The crime committed was atrocious. A recital of its details naturally inflames human emotions, but this fact only made more imperative the duty of the judge to conduct the trial of the accused with dignity and impartiality. The defendant was presumed to be innocent until the accusation was proved. At all times he was entitled to the protection of the law. On no official is conferred the power to prejudge a cause. No matter how rampant the spirit of lawlessness, or of vengeance may be, it is the duty of a judge to exclude that spirit from the court of justice over which he presides. In the recent case of Powell et al. v. Alabama (Nos. 98, 99 and 100, October Term, 1932), the Supreme Court of the United States, in an opinion delivered by Mr. Justice Sutherland (on November 7, 1932) well said that a criminal trial should “proceed promptly in the calm spirit of regulated justice.”

The American judiciary may take just pride in the fact that though there have been crimes in this country which have stirred not only localities but the entire nation, those accused of their commission have been tried, from the calling of the case until its final phase was committed to the jury’s keeping, in a spirit of “genuine, tender and reverent solicitude for the dignity and majesty of the law.”

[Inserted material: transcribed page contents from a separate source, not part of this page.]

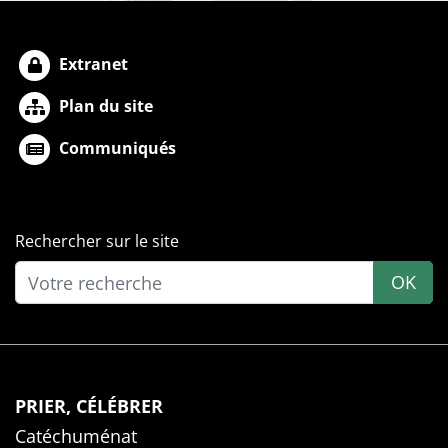
Extranet
Plan du site
Communiqués
Rechercher sur le site
OK
PRIER, CÉLÉBRER
Catéchuménat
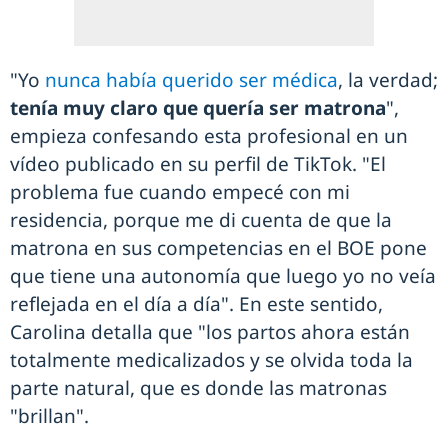
"Yo
nunca había querido ser médica
, la verdad;
tenía muy claro que quería ser matrona
",
empieza confesando esta profesional en un
vídeo publicado en su perfil de TikTok. "El
problema fue cuando empecé con mi
residencia, porque me di cuenta de que la
matrona en sus competencias en el BOE pone
que tiene una autonomía que luego yo no veía
reflejada en el día a día". En este sentido,
Carolina detalla que "los partos ahora están
totalmente medicalizados y se olvida toda la
parte natural, que es donde las matronas
"brillan".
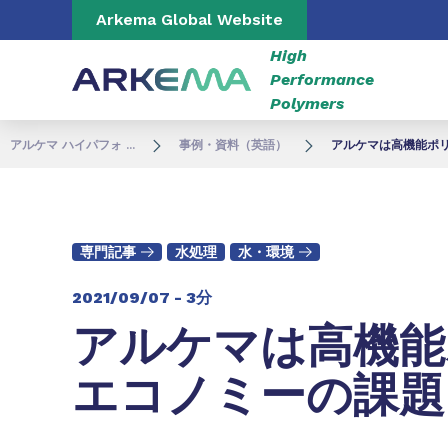
Go to content
Go to navigation
Go to search
Arkema Global Website
High
Performance
Polymers
アルケマ ハイパフォ ...
事例・資料（英語）
アルケマは高機能ポ
専門記事
水処理
水・環境
2021/09/07 -
3分
アルケマは高機能
エコノミーの課題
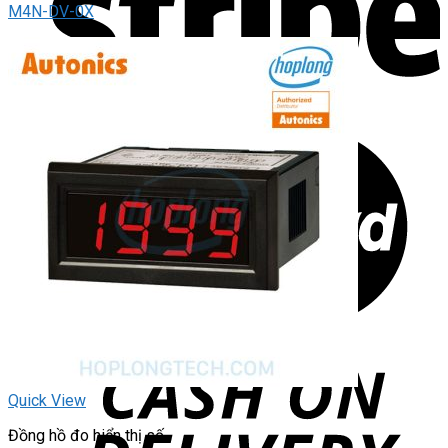
M4N-DV-0X
Quick View
Đồng hồ đo hiển thị số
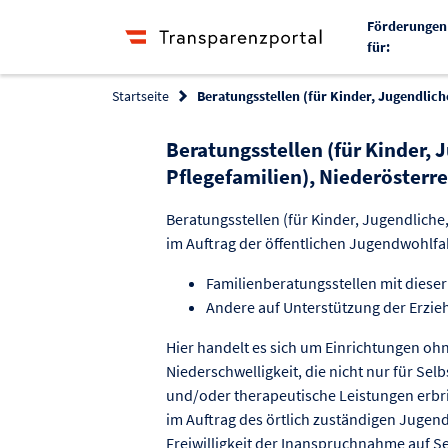
Förderungen
für:
Startseite
Beratungsstellen (für Kinder, Jugendlich
Beratungsstellen (für Kinder, 
Pflegefamilien), Niederösterr
Beratungsstellen (für Kinder, Jugendliche,
im Auftrag der öffentlichen Jugendwohlfah
Familienberatungsstellen mit dieser
Andere auf Unterstützung der Erzieh
Hier handelt es sich um Einrichtungen oh
Niederschwelligkeit, die nicht nur für Se
und/oder therapeutische Leistungen erbri
im Auftrag des örtlich zuständigen Jugend
Freiwilligkeit der Inanspruchnahme auf Se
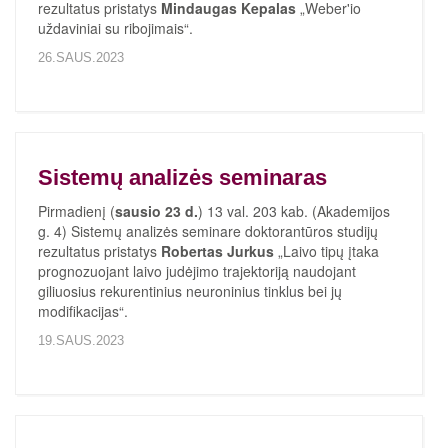
rezultatus pristatys
Mindaugas Kepalas
„Weber'io
uždaviniai su ribojimais“.
26.SAUS.2023
Sistemų analizės seminaras
Pirmadienį (
sausio 23 d.
) 13 val. 203 kab. (Akademijos
g. 4) Sistemų analizės seminare doktorantūros studijų
rezultatus pristatys
Robertas Jurkus
„Laivo tipų įtaka
prognozuojant laivo judėjimo trajektoriją naudojant
giliuosius rekurentinius neuroninius tinklus bei jų
modifikacijas“.
19.SAUS.2023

That is the spirit which should characterize the trial of this defendant and of every other person wbo has to answer an indictment before the bar of justice.

The judgment is reversed Avith a venire. 
      
       “The first and most essential element in a jury trial is a wise, learned, impartial and competent judge....... And then there are the twelve honest and intelligent jurors drawn from the body of the community, sworn to pass upon the issue, and to return whence they came when their task is done....... And then you must have the earnest and loyal advocates, sworn to do their whole duty; which means to employ all their powers and attainments, and to use their utmost skill and eloquence, in exhibiting the merits each of his own side of the case. In doing so the advocate only does his duty, and if the adversary does his, the administration of justice is secured:” excerpt from address on “Trial by Jury” made by Joseph H. Choate before the American Bar Association on August 18, 1898.
     
      
       When President McKinley was assassinated in 1901 public feeling was deeply and justly stirred. Yet the trial of the assassin was so conducted that no one has ever intimated that either the judge or any of the opposing counsel departed for an instant from the high plane on which Judge Truman C. White early placed that case when he said to the jury: “We can pay no higher tribute to the man who is dead than to observe that exalted opinion and reverence for the law which he would ask if he were here.” As the trial was about concluded he complimented the eminent opposing counsel on the fact that they had “made no attempt to unfairly secure a verdict one way or the other.” At the close of his charge, he told the jurors that the spirit that had characterized that trial from its beginning should continue until the end, and that was the spirit of “a genuine, a tender and a reverent solicitude for the dignity and the majesty of the law.”